This pair of stamps is on the south side of East Michigan Avenue between Fairview and Magnolia. It’s hard to read the date in one of them, but the other is quite clear and I am going to assume they were done together.

The stamps are in front of the closed Hotwater Works building, until recently a neighborhood staple. It was, somehow, both a hot tub retailer and a jam space for local musicians. The side facing the now-vacant lot was painted with a couple of different murals over the years, the first one depicting a fairy with the command “RELAX” and the second one featuring a group of Japanese macaques bathing. I never had any reason to go in there, but in a way, I just liked it being there. It seemed like an offbeat place to anchor an offbeat neighborhood. Here is a short article about the history of the business from radio station WDBM.

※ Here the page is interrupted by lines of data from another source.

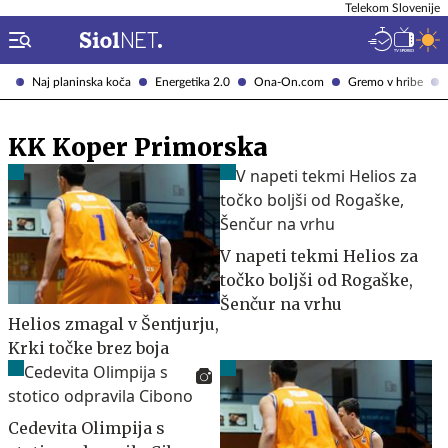
Telekom Slovenije
Naj planinska koča
Energetika 2.0
Ona-On.com
Gremo v hribe
KK Koper Primorska
V napeti tekmi Helios za
točko boljši od Rogaške,
Šenčur na vrhu
Helios zmagal v Šentjurju,
Krki točke brez boja
Cedevita Olimpija s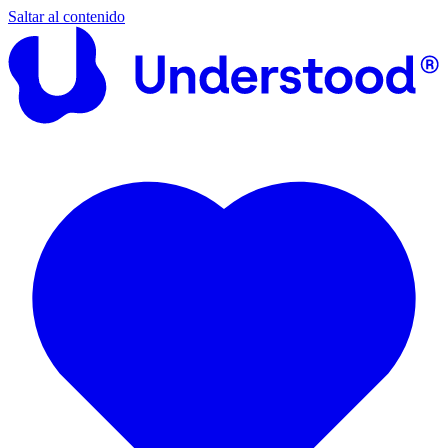
Saltar al contenido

Sadly, they closed up in early 2020. Surprisingly, this wasn’t a COVID loss: they were having their liquidation sale already in February. I suspect the beginning of the end actually came in 2017 when the original owner, James McFarland, died. I note from city records that the property was sold by McFarland’s estate in January 2020 to “McFarland Sisters Enter L L C.” I imagine that the hot tub business wasn’t what it once was, and the family decided the real estate was more valuable.

Looking east on East Michigan Avenue.

As for the history of the property, it was built in 1947 as Bagger Trailer Sales, and was sold to George H. Rowley in 1952 to become an auto agency. It spent a while as a B.F. Goodrich tire shop in the 1970s, and then in the 1980s and 90s was Delphi Stained Glass. Hotwater Works moved in around 1997.